Menurut catatan the World Travel and Tourism Council (2019), pertumbuhan

sektor perjalanan dan pariwisata dunia pada 2018 mencapai 4,2 persen; di mana

China berkontribusi hingga 25 persen terhadap pertumbuhan tersebut.

Lalu, bagaimana dampak virus corona terhadap ekonomi Indonesia?

Ekonomi China diprediksi akan tertekan pada triwulan I-2020. Senior

Fellow pada The Peterson Institute for International Economics Nicholas R Ladry

memprediksi, China hanya tumbuh 4 persen (Reuters, 2020). Namun ditekankan

bahwa dampak corona terhadap ekonomi China bisa mengecil jika kasusnya

semakin menurun.

Jika dibandingkan dengan kasus SARS (2003) di China, pengaruhnya pada

ekonomi global tidak begitu signifikan, karena porsi China terhadap PDB dunia di

bawah 4 persen. Selain itu, perusahaan-perusahaan China belum terintegrasi

signifikan dengan rantai pasokan global.

Dalam kaitannya dengan Indonesia, ada beberapa jalur pengaruh virus corona ke

Indonesia. Jalur pertama, tentu, lewat sektor perdagangan internasional. Porsi

ekspor Indonesia ke China sekitar 16 persen dan menjadi yang tertinggi

dibandingkan negara lain. Bahkan, peranan ekspor Uni Eropa saja hanya 9,24

persen terhadap nilai ekspor Indonesia. Komoditas Indonesia ke China didominasi

oleh bahan bakar mineral serta lemak dan minyak dari hewan maupun tumbuhan.

Faktanya, komoditas-komoditas tersebut relatif sulit mencari pasar baru ke


negara-negara lain. Data 2019 menunjukkan, ekspor Indonesia ke China masih

tumbuh sekitar 5,9 persen (yoy). Jika ekspor ke China turun, maka kemampuan

Indonesia untuk menurunkan defisit neraca perdagangan semakin melemah.

Artinya, kontribusi neraca perdagangan pada PDB diprediksi tetap negatif. Tahun

2019, neraca perdagangan (ekspor dikurangi impor) berkontribusi negatif

terhadap pertumbuhan ekonomi Indonesia sebesar 0,49 persen.

Kedua, ada peningkatan kapasitas investasi langsung (foreign direct

investment/FDI) China ke Indonesia, yang berpotensi menurun karena corona.

Pada 2019, realisasi investasi langsung dari China menempati urutan ke dua

setelah Singapura, mencapai Rp 4,74 miliar.

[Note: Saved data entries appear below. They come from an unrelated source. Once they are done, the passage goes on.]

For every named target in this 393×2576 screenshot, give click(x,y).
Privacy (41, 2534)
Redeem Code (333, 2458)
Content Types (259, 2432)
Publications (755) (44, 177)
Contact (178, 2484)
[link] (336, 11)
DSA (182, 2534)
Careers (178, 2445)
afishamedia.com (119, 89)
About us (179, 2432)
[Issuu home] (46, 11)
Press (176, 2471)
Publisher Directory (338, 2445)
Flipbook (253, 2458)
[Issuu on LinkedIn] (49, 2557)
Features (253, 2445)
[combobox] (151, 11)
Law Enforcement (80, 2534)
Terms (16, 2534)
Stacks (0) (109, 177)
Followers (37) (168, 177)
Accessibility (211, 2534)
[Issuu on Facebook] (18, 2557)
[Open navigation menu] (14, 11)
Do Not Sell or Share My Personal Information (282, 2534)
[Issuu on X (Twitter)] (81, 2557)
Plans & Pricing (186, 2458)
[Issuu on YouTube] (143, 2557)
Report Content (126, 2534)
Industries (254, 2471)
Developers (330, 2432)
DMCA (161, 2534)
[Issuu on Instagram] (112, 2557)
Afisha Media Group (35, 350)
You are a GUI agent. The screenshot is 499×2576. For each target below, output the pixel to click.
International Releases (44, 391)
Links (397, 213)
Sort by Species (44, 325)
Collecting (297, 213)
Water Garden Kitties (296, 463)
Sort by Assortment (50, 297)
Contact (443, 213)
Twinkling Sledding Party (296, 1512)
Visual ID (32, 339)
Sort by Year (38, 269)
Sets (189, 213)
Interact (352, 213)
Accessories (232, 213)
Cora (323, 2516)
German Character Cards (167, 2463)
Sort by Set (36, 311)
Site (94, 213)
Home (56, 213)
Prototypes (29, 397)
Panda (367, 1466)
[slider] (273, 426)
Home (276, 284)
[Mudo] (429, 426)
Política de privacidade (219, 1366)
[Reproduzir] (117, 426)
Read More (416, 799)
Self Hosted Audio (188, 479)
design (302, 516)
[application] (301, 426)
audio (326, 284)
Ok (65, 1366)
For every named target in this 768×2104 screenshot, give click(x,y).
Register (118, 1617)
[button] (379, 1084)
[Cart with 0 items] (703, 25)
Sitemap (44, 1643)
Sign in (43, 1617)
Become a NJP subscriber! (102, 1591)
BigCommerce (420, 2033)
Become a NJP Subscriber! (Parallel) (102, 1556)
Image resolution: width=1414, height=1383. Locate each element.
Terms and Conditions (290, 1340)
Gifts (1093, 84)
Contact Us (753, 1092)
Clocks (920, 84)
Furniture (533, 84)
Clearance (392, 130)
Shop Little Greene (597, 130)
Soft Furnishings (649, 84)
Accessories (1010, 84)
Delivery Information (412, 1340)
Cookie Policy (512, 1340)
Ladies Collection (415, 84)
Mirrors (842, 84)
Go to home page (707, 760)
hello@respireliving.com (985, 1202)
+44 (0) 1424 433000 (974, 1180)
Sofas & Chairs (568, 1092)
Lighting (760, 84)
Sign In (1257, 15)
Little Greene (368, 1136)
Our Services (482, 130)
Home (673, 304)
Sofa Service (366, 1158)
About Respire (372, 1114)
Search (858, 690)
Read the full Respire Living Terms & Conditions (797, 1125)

Dari segi kontribusi investasi China

ke Indonesia meningkat dari 2,15 persen pada 2015 menjadi 16,82 persen pada

2019.

Meski dalam berbagai hal dikeluhkan, seperti penggunaan tenaga kerja dari

China, dampak proyeksi penurunan investasi ke Indonesia patut diantisipasi.

Ketiga, tekanan wisatawan. Keputusan pemerintah untuk menghentikan

penerbangan dari dan ke China patut diapresiasi sebagai salah satu langkah

mengurangi penyebaran virus corona. Tetapi, hal itu sedikit banyak akan menekan

sektor pariwisata. Data Badan Pusat Statistik (BPS) menunjukkan lalu lintas

wisatawan asal China mencapai 2,07 juta orang pada 2019. Angka tersebut

mencakup 12,8 persen dari total wisatawan asing sepanjang 2019.

Dari berbagai uraian di atas, pemerintah sudah sepatutnya mengantisipasi dampak

virus corona ke Indonesia baik lewat jalur perdagangan, investasi, dan pariwisata.

Sehingga, target pertumbuhan ekonomi 5,3 persen pada 2020 dapat dicapai.